The diameter of a binary tree is the length of the longest path between any two nodes in a tree. This path may or may not pass through the root.
The length of a path between two nodes is represented by the number of edges between them.
Example 1:
Input: root = [1,2,3,4,5] Output: 3 Explanation: 3 is the length of the path [4,2,1,3] or [5,2,1,3]. Example 2:
Input: root = [1,2] Output: 1
Constraints:
The number of nodes in the tree is in the range [1, 104]. -100 <= Node.val <= 100
左邊的最高高度與右邊的最高高度相加
時間複雜 O(n),
空間複雜: 最壞 O(n), 平衡樹 O(log(n))
- https://leetcode.com/problems/diameter-of-binary-tree/
- https://leetcode.cn/problems/diameter-of-binary-tree/
https://github.com/kimi0230/LeetcodeGolang/blob/master/Leetcode/0543.Diameter-of-Binary-Tree/main.go
package diameterofbinarytree
import "LeetcodeGolang/structures"
/**
* Definition for a binary tree node.
* type TreeNode struct {
* Val int
* Left *TreeNode
* Right *TreeNode
* }
*/
type TreeNode = structures.TreeNode
var maxDiameter int
// 時間複雜 O(n), 空間複雜: 最壞 O(n), 平衡樹 O(log(n))

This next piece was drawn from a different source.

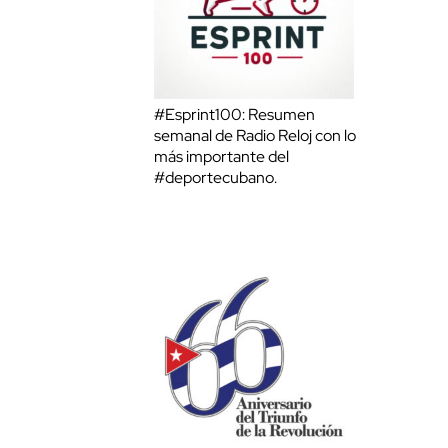
#Esprint100: Resumen
semanal de Radio Reloj con lo
más importante del
#deportecubano.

func DiameterOfBinaryTree(root *TreeNode) int {
if root == nil {
return 0
}
maxDiameter = 0
maxDepth(root)
return maxDiameter
}
func maxDepth(node *TreeNode) int {
if node == nil {
return 0
}
left := maxDepth(node.Left)
right := maxDepth(node.Right)
maxDiameter = max(maxDiameter, left+right)
return max(left, right) + 1
}
func max(a, b int) int {
if a >= b {
return a
} else {
return b
}
}